(Page layout parsing data)
◇ ◇ ◇ ◇ ◇ ◇ ◇

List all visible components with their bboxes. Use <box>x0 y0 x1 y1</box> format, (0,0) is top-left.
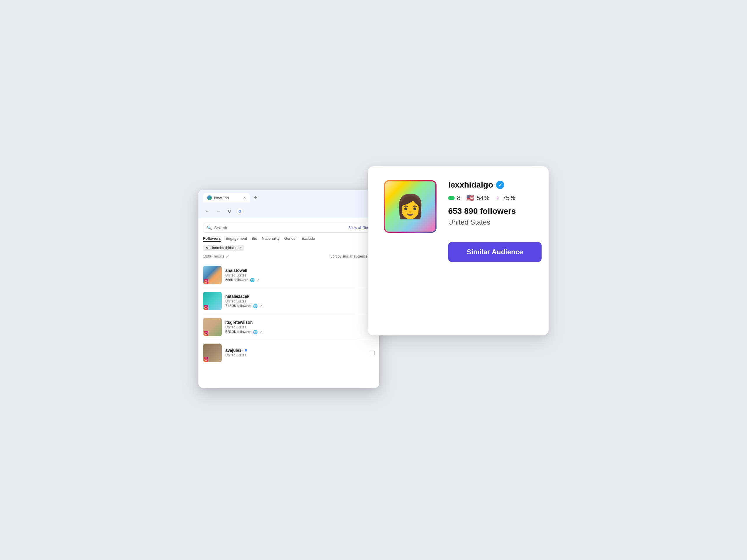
profile-avatar <box>385 181 435 232</box>
filter-tab-bio[interactable]: Bio <box>252 236 257 242</box>
female-icon: ♀ <box>495 194 500 202</box>
globe-icon: 🌐 <box>253 304 258 308</box>
influencer-followers: 520.3K followers 🌐 ↗ <box>225 330 365 334</box>
profile-face-image <box>385 181 435 232</box>
browser-tabs: New Tab × + <box>203 193 375 203</box>
influencer-item[interactable]: ana.stowell United States 686K followers… <box>203 262 375 288</box>
chart-icon: ↗ <box>259 330 263 334</box>
influencer-location: United States <box>225 325 365 329</box>
profile-details: lexxhidalgo ✓ 8 🇺🇸 54% ♀ 75% <box>448 180 532 226</box>
profile-card: lexxhidalgo ✓ 8 🇺🇸 54% ♀ 75% <box>368 166 548 336</box>
filter-tab-exclude[interactable]: Exclude <box>302 236 315 242</box>
us-percent-value: 54% <box>476 194 489 202</box>
followers-count: 712.3K followers <box>225 304 251 308</box>
influencer-username: ana.stowell <box>225 268 365 273</box>
chart-icon: ↗ <box>257 278 260 282</box>
instagram-badge-icon <box>204 331 208 336</box>
influencer-username: nataliezacek <box>225 294 365 299</box>
influencer-location: United States <box>225 273 365 277</box>
verified-dot-icon <box>245 349 247 351</box>
female-percent-value: 75% <box>503 194 515 202</box>
filter-tab-followers[interactable]: Followers <box>203 236 221 242</box>
tag-label: similarto:lexxhidalgo <box>206 246 237 250</box>
influencer-item[interactable]: avajules_ United States <box>203 340 375 366</box>
username-text: lexxhidalgo <box>448 180 493 190</box>
browser-tab-active[interactable]: New Tab × <box>203 193 250 203</box>
profile-avatar-wrapper <box>384 180 437 233</box>
browser-nav: ← → ↻ G <box>203 205 375 218</box>
instagram-badge-icon <box>204 279 208 284</box>
instagram-badge-icon <box>204 357 208 362</box>
search-bar[interactable]: 🔍 Show all filters <box>203 223 375 233</box>
influencer-avatar <box>203 266 222 284</box>
chart-icon: ↗ <box>259 304 263 308</box>
profile-country: United States <box>448 218 532 226</box>
influencer-info: nataliezacek United States 712.3K follow… <box>225 294 365 308</box>
similar-audience-button[interactable]: Similar Audience <box>448 242 542 262</box>
new-tab-button[interactable]: + <box>251 193 260 203</box>
influencer-item[interactable]: nataliezacek United States 712.3K follow… <box>203 288 375 314</box>
browser-chrome: New Tab × + ← → ↻ G <box>199 190 379 218</box>
influencer-location: United States <box>225 299 365 303</box>
influencer-username: avajules_ <box>225 348 366 353</box>
filter-tabs: Followers Engagement Bio Nationality Gen… <box>203 236 375 242</box>
influencer-avatar <box>203 318 222 336</box>
browser-window: New Tab × + ← → ↻ G 🔍 Show all filters <box>199 190 379 388</box>
search-icon: 🔍 <box>207 225 212 230</box>
results-count: 1000+ results ⤢ <box>203 254 229 259</box>
gender-stat: ♀ 75% <box>495 194 515 202</box>
globe-icon: 🌐 <box>250 278 255 282</box>
score-stat: 8 <box>448 194 460 202</box>
influencer-followers: 686K followers 🌐 ↗ <box>225 278 365 282</box>
tag-close-button[interactable]: × <box>239 246 241 250</box>
profile-stats: 8 🇺🇸 54% ♀ 75% <box>448 194 532 202</box>
tab-label: New Tab <box>214 196 229 200</box>
influencer-info: avajules_ United States <box>225 348 366 358</box>
google-logo: G <box>236 208 243 215</box>
score-value: 8 <box>457 194 460 202</box>
results-header: 1000+ results ⤢ Sort by similar audience… <box>203 254 375 259</box>
followers-count: 686K followers <box>225 278 248 282</box>
green-dot-icon <box>448 196 455 200</box>
tab-close-button[interactable]: × <box>243 195 246 200</box>
profile-followers: 653 890 followers <box>448 207 532 216</box>
tab-favicon-icon <box>207 195 212 200</box>
influencer-actions <box>370 351 375 355</box>
influencer-followers: 712.3K followers 🌐 ↗ <box>225 304 365 308</box>
influencer-list: ana.stowell United States 686K followers… <box>203 262 375 366</box>
refresh-button[interactable]: ↻ <box>225 207 233 215</box>
select-checkbox[interactable] <box>370 351 375 355</box>
instagram-badge-icon <box>204 305 208 310</box>
filter-tab-gender[interactable]: Gender <box>284 236 297 242</box>
us-stat: 🇺🇸 54% <box>466 194 489 202</box>
influencer-info: ana.stowell United States 686K followers… <box>225 268 365 282</box>
verified-badge-icon: ✓ <box>496 181 504 189</box>
results-count-label: 1000+ results <box>203 254 224 259</box>
influencer-location: United States <box>225 353 366 357</box>
globe-icon: 🌐 <box>253 330 258 334</box>
influencer-info: itsgretawilson United States 520.3K foll… <box>225 320 365 334</box>
tag-row: similarto:lexxhidalgo × <box>203 245 375 251</box>
influencer-avatar <box>203 344 222 362</box>
filter-tab-nationality[interactable]: Nationality <box>262 236 280 242</box>
sort-by-label: Sort by similar audience <box>330 254 368 259</box>
similarto-tag[interactable]: similarto:lexxhidalgo × <box>203 245 244 251</box>
influencer-item[interactable]: itsgretawilson United States 520.3K foll… <box>203 314 375 340</box>
influencer-avatar <box>203 292 222 310</box>
influencer-username: itsgretawilson <box>225 320 365 325</box>
profile-top: lexxhidalgo ✓ 8 🇺🇸 54% ♀ 75% <box>384 180 532 233</box>
filter-tab-engagement[interactable]: Engagement <box>226 236 247 242</box>
expand-icon[interactable]: ⤢ <box>226 254 229 259</box>
followers-count: 520.3K followers <box>225 330 251 334</box>
search-input[interactable] <box>214 225 346 230</box>
profile-username: lexxhidalgo ✓ <box>448 180 532 190</box>
browser-content: 🔍 Show all filters Followers Engagement … <box>199 218 379 388</box>
us-flag-icon: 🇺🇸 <box>466 194 474 202</box>
forward-button[interactable]: → <box>214 207 222 215</box>
tag-area: similarto:lexxhidalgo × <box>203 245 375 251</box>
back-button[interactable]: ← <box>203 207 211 215</box>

◇ ◇ ◇ ◇ ◇ ◇ ◇

The data above must be copied exactly. Leave out the pictures.

Solved problem:
List all visible components with their bboxes. Use <box>x0 y0 x1 y1</box> format, (0,0) is top-left.
profile-avatar <box>385 181 435 232</box>
filter-tab-bio[interactable]: Bio <box>252 236 257 242</box>
female-icon: ♀ <box>495 194 500 202</box>
globe-icon: 🌐 <box>253 304 258 308</box>
influencer-followers: 520.3K followers 🌐 ↗ <box>225 330 365 334</box>
profile-face-image <box>385 181 435 232</box>
browser-tabs: New Tab × + <box>203 193 375 203</box>
influencer-item[interactable]: ana.stowell United States 686K followers… <box>203 262 375 288</box>
chart-icon: ↗ <box>259 330 263 334</box>
influencer-location: United States <box>225 325 365 329</box>
profile-details: lexxhidalgo ✓ 8 🇺🇸 54% ♀ 75% <box>448 180 532 226</box>
profile-card: lexxhidalgo ✓ 8 🇺🇸 54% ♀ 75% <box>368 166 548 336</box>
filter-tab-exclude[interactable]: Exclude <box>302 236 315 242</box>
us-percent-value: 54% <box>476 194 489 202</box>
followers-count: 712.3K followers <box>225 304 251 308</box>
influencer-username: ana.stowell <box>225 268 365 273</box>
chart-icon: ↗ <box>257 278 260 282</box>
instagram-badge-icon <box>204 331 208 336</box>
influencer-username: nataliezacek <box>225 294 365 299</box>
influencer-location: United States <box>225 273 365 277</box>
verified-dot-icon <box>245 349 247 351</box>
female-percent-value: 75% <box>503 194 515 202</box>
filter-tab-followers[interactable]: Followers <box>203 236 221 242</box>
tag-label: similarto:lexxhidalgo <box>206 246 237 250</box>
influencer-item[interactable]: avajules_ United States <box>203 340 375 366</box>
username-text: lexxhidalgo <box>448 180 493 190</box>
browser-tab-active[interactable]: New Tab × <box>203 193 250 203</box>
profile-avatar-wrapper <box>384 180 437 233</box>
browser-nav: ← → ↻ G <box>203 205 375 218</box>
instagram-badge-icon <box>204 279 208 284</box>
instagram-badge-icon <box>204 357 208 362</box>
search-bar[interactable]: 🔍 Show all filters <box>203 223 375 233</box>
influencer-avatar <box>203 266 222 284</box>
chart-icon: ↗ <box>259 304 263 308</box>
profile-country: United States <box>448 218 532 226</box>
influencer-info: nataliezacek United States 712.3K follow… <box>225 294 365 308</box>
similar-audience-button[interactable]: Similar Audience <box>448 242 542 262</box>
new-tab-button[interactable]: + <box>251 193 260 203</box>
influencer-item[interactable]: nataliezacek United States 712.3K follow… <box>203 288 375 314</box>
browser-chrome: New Tab × + ← → ↻ G <box>199 190 379 218</box>
influencer-location: United States <box>225 299 365 303</box>
influencer-username: avajules_ <box>225 348 366 353</box>
filter-tabs: Followers Engagement Bio Nationality Gen… <box>203 236 375 242</box>
influencer-avatar <box>203 318 222 336</box>
browser-window: New Tab × + ← → ↻ G 🔍 Show all filters <box>199 190 379 388</box>
search-icon: 🔍 <box>207 225 212 230</box>
results-count: 1000+ results ⤢ <box>203 254 229 259</box>
gender-stat: ♀ 75% <box>495 194 515 202</box>
globe-icon: 🌐 <box>250 278 255 282</box>
score-stat: 8 <box>448 194 460 202</box>
influencer-followers: 686K followers 🌐 ↗ <box>225 278 365 282</box>
tag-close-button[interactable]: × <box>239 246 241 250</box>
profile-stats: 8 🇺🇸 54% ♀ 75% <box>448 194 532 202</box>
tab-label: New Tab <box>214 196 229 200</box>
influencer-info: avajules_ United States <box>225 348 366 358</box>
google-logo: G <box>236 208 243 215</box>
score-value: 8 <box>457 194 460 202</box>
results-header: 1000+ results ⤢ Sort by similar audience… <box>203 254 375 259</box>
followers-count: 686K followers <box>225 278 248 282</box>
green-dot-icon <box>448 196 455 200</box>
tab-close-button[interactable]: × <box>243 195 246 200</box>
profile-followers: 653 890 followers <box>448 207 532 216</box>
tab-favicon-icon <box>207 195 212 200</box>
influencer-actions <box>370 351 375 355</box>
influencer-followers: 712.3K followers 🌐 ↗ <box>225 304 365 308</box>
influencer-list: ana.stowell United States 686K followers… <box>203 262 375 366</box>
refresh-button[interactable]: ↻ <box>225 207 233 215</box>
select-checkbox[interactable] <box>370 351 375 355</box>
instagram-badge-icon <box>204 305 208 310</box>
filter-tab-gender[interactable]: Gender <box>284 236 297 242</box>
us-stat: 🇺🇸 54% <box>466 194 489 202</box>
influencer-info: ana.stowell United States 686K followers… <box>225 268 365 282</box>
verified-badge-icon: ✓ <box>496 181 504 189</box>
results-count-label: 1000+ results <box>203 254 224 259</box>
influencer-location: United States <box>225 353 366 357</box>
globe-icon: 🌐 <box>253 330 258 334</box>
influencer-info: itsgretawilson United States 520.3K foll… <box>225 320 365 334</box>
tag-row: similarto:lexxhidalgo × <box>203 245 375 251</box>
influencer-avatar <box>203 344 222 362</box>
filter-tab-nationality[interactable]: Nationality <box>262 236 280 242</box>
sort-by-label: Sort by similar audience <box>330 254 368 259</box>
similarto-tag[interactable]: similarto:lexxhidalgo × <box>203 245 244 251</box>
influencer-item[interactable]: itsgretawilson United States 520.3K foll… <box>203 314 375 340</box>
influencer-avatar <box>203 292 222 310</box>
influencer-username: itsgretawilson <box>225 320 365 325</box>
profile-top: lexxhidalgo ✓ 8 🇺🇸 54% ♀ 75% <box>384 180 532 233</box>
filter-tab-engagement[interactable]: Engagement <box>226 236 247 242</box>
expand-icon[interactable]: ⤢ <box>226 254 229 259</box>
followers-count: 520.3K followers <box>225 330 251 334</box>
search-input[interactable] <box>214 225 346 230</box>
profile-username: lexxhidalgo ✓ <box>448 180 532 190</box>
browser-content: 🔍 Show all filters Followers Engagement … <box>199 218 379 388</box>
us-flag-icon: 🇺🇸 <box>466 194 474 202</box>
forward-button[interactable]: → <box>214 207 222 215</box>
tag-area: similarto:lexxhidalgo × <box>203 245 375 251</box>
back-button[interactable]: ← <box>203 207 211 215</box>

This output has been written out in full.